* _Exercise_: Your response should be a copy of each line in the listing below that includes the word "Richet".

* _Dataset content_:
*****
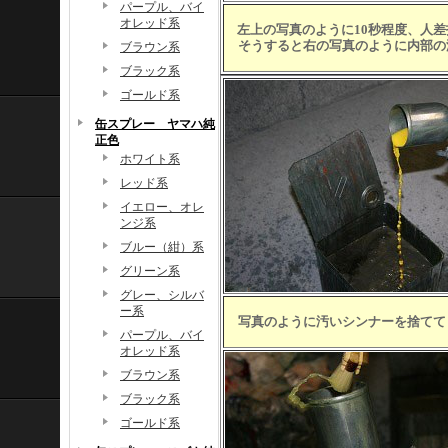
パープル、バイ
オレッド系
左上の写真のように10秒程度、人
そうすると右の写真のように内部の
ブラウン系
ブラック系
ゴールド系
缶スプレー ヤマハ純
正色
ホワイト系
レッド系
イエロー、オレ
ンジ系
ブルー（紺）系
グリーン系
グレー、シルバ
ー系
写真のように汚いシンナーを捨ててま
パープル、バイ
オレッド系
ブラウン系
ブラック系
ゴールド系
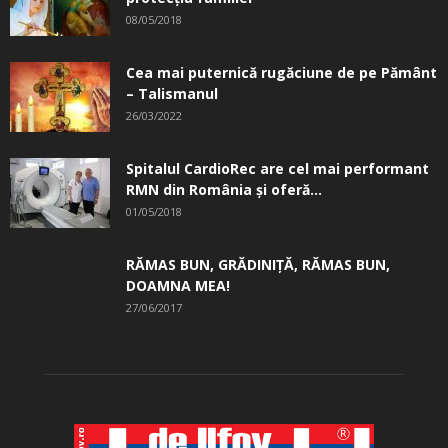
08/05/2018
Cea mai puternică rugăciune de pe Pământ
– Talismanul
26/03/2022
Spitalul CardioRec are cel mai performant
RMN din România și oferă...
01/05/2018
RĂMAS BUN, GRĂDINIŢĂ, ­RĂMAS BUN,
DOAMNA MEA!
27/06/2017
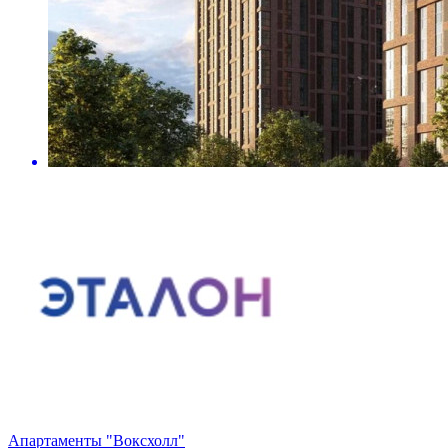
Апартаменты "Воксхолл"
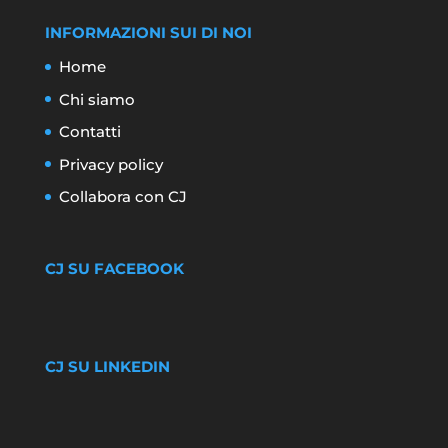
INFORMAZIONI SUI DI NOI
Home
Chi siamo
Contatti
Privacy policy
Collabora con CJ
CJ SU FACEBOOK
CJ SU LINKEDIN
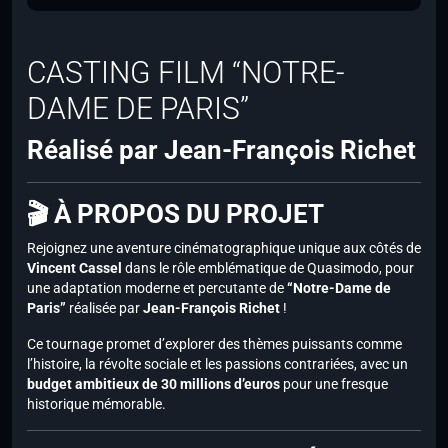
CASTING FILM “NOTRE-
DAME DE PARIS”
Réalisé par Jean-François Richet
🎬 À PROPOS DU PROJET
Rejoignez une aventure cinématographique unique aux côtés de
Vincent Cassel
dans le rôle emblématique de Quasimodo, pour
une adaptation moderne et percutante de
“Notre-Dame de
Paris”
réalisée par
Jean-François Richet
!
Ce tournage promet d’explorer des thèmes puissants comme
l’histoire, la révolte sociale et les passions contrariées, avec un
budget ambitieux de 30 millions d’euros
pour une fresque
historique mémorable.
*****
* _Result of this task_:
Réalisé par Jean-François Richet
Jean-François Richet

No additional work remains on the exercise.